● **WORK TO BE COMPLETED**
Reproduce exactly the lines from the one containing "Εκατοντάδες εκατομμύρια στο AntiNero" through the end of the entries, including both. Drop the pictures.

--- INPUT MATERIAL ---

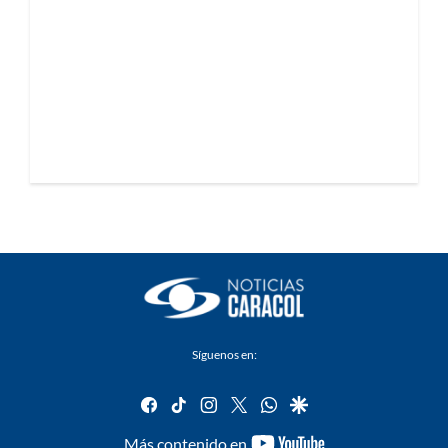
Síguenos en:
facebook
tiktok
instagram
twitter
whatsapp
google
youtube-
Más contenido en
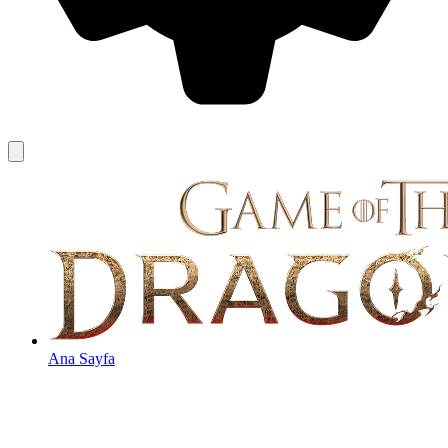
Ana Sayfa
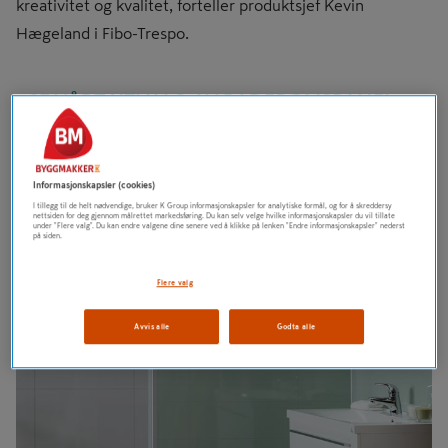
kreativitet og kvalitet, forteller produktsjef Kevin
Hægeland i Fibo-Trespo.
>SE VÅRT UTVALG AV BADEROMSPANEL
Informasjonskapsler (cookies)
I tillegg til de helt nødvendige, bruker K Group informasjonskapsler for analytiske formål, og for å skreddersy
nettsiden for deg gjennom målrettet markedsføring. Du kan selv velge hvilke informasjonskapsler du vil tillate
under "Flere valg". Du kan endre valgene dine senere ved å klikke på lenken "Endre informasjonskapsler" nederst
på siden.
Flere valg
Avvis alle
Godta alle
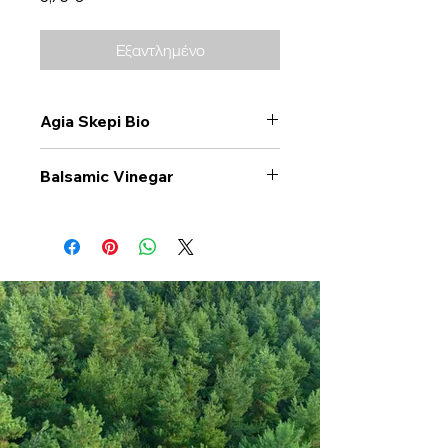
Εξαντλημένο
Agia Skepi Bio
Balsamic Vinegar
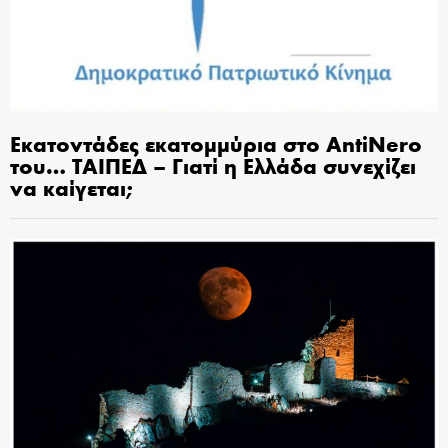
Εκατοντάδες εκατομμύρια στο AntiNero
του… ΤΑΙΠΕΔ – Γιατί η Ελλάδα συνεχίζει
να καίγεται;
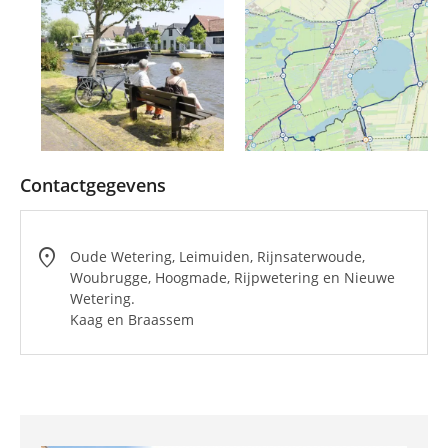
Contactgegevens
location_on
Oude Wetering, Leimuiden, Rijnsaterwoude,
Woubrugge, Hoogmade, Rijpwetering en Nieuwe
Wetering.
Kaag en Braassem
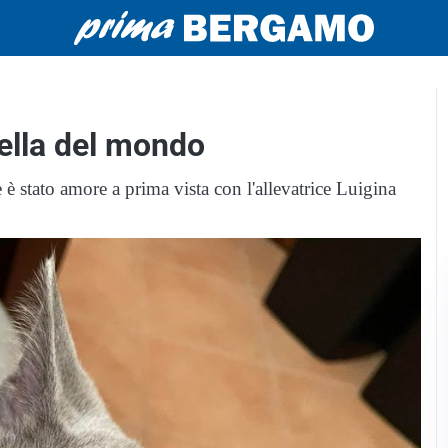
ella del mondo
 è stato amore a prima vista con l'allevatrice Luigina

---

● **RESPONSE**
Εκατοντάδες εκατομμύρια στο AntiNero
του… ΤΑΙΠΕΔ – Γιατί η Ελλάδα συνεχίζει
να καίγεται;
Contactgegevens
location_on
Oude Wetering, Leimuiden, Rijnsaterwoude,
Woubrugge, Hoogmade, Rijpwetering en Nieuwe
Wetering.
Kaag en Braassem
ella del mondo
 è stato amore a prima vista con l'allevatrice Luigina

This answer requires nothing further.